Recovery following Hurricane Florence.
Thousands of people in the southeastern US have been affected by Hurricane Florence, and CarMax wants to help by providing valuable information to owners of flood-damaged cars. Keep these tips in mind so you’ll know how to assess damage and avoid those cars when it’s time to buy a replacement.
Suspect flood damage? Don’t start your car!
If you think your vehicle may have water damage, do not attempt to turn it on or operate it until you’ve informed your insurance company. Your provider should advise you on when and how to start your vehicle, and where to take it for inspection, or if an inspector will come to you to formally assess any damage.
We can’t stress this enough: use extreme caution when determining the extent of the damage and contact your insurance provider as soon as possible.
How to check for flood damage
If you’re sure the water did not reach the level where your car door opens, it's probably safe to drive. You should still have it inspected by a mechanic as soon as possible. Some makes and models have their batteries and other sensitive electronic components housed at a low point in the car’s frame, like the lower part of the engine or near the spare tire compartment in the trunk.
If you suspect or see evidence that water has risen above your door openings, do not start your vehicle. Even if it doesn't start, any attempt to get your car running could cause further damage. Have your vehicle towed to a mechanic for inspection.
If you suspect water damage, have a mechanic check all the fluids. “For example, if your oil indicator is high, that may be a sign that there’s water in your engine,” says Mark Royer, a master technician for CarMax in Charlotte, North Carolina. Water can contaminate fluids which can lead to expensive repairs down the road.
Flood-damaged vehicles are often neither mechanically, nor structurally sound. Water damage reveals itself in several ways.

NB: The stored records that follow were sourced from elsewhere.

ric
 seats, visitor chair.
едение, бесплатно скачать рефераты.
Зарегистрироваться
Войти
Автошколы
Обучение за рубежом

In the short term, electrical issues are commonly the first to become apparent
Longer-term problems can include rust and corrosion, which could affect a vehicle’s structural integrity
How to avoid buying a flood-damaged car
Here are four things you can do to avoid purchasing a flood-damaged vehicle:
Watch for excessive condensation on the interior of windows and windshields. Especially on warm days, condensation can indicate that there’s excessive moisture inside the vehicle.
Check behind the front seats and inside the spare tire well. Both are common areas for sitting water to pool and cause damage.

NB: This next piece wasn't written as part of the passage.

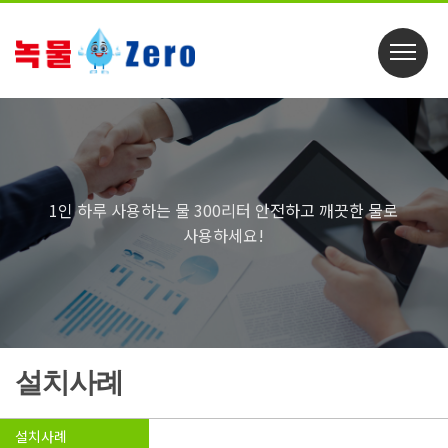
1인 하루 사용하는 물 300리터 안전하고 깨끗한 물로
사용하세요!
설치사례
설치사례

Inspect for rust. Excessive rust in the spare tire well, engine compartment, or undercarriage of the vehicle can be an indication of flood damage.
Check the Vehicle History Report. Using the VIN, you can see whether a flood claim has been filed, or if a salvage title has been issued.
For more precautions you can take, see our full article How to Identify and Avoid Flood Damaged Cars.
CarMax does not sell flood-damaged vehicles, but we do see these vehicles in the marketplace. We’ve bought and sold more than 8 million cars over the years, so our nationwide team knows what to watch out for.
CarMax American Red Cross Partner
CarMax is a national American Red Cross Disaster Responder Partner, annually donating $250,000 to ensure immediate response to those affected by disasters big and small. This support enables the Red Cross to help people affected by disasters like storms and countless other crises. CarMax is encouraging associates to donate to the Red Cross. For every dollar an associate donates, The CarMax Foundation will donate two dollars.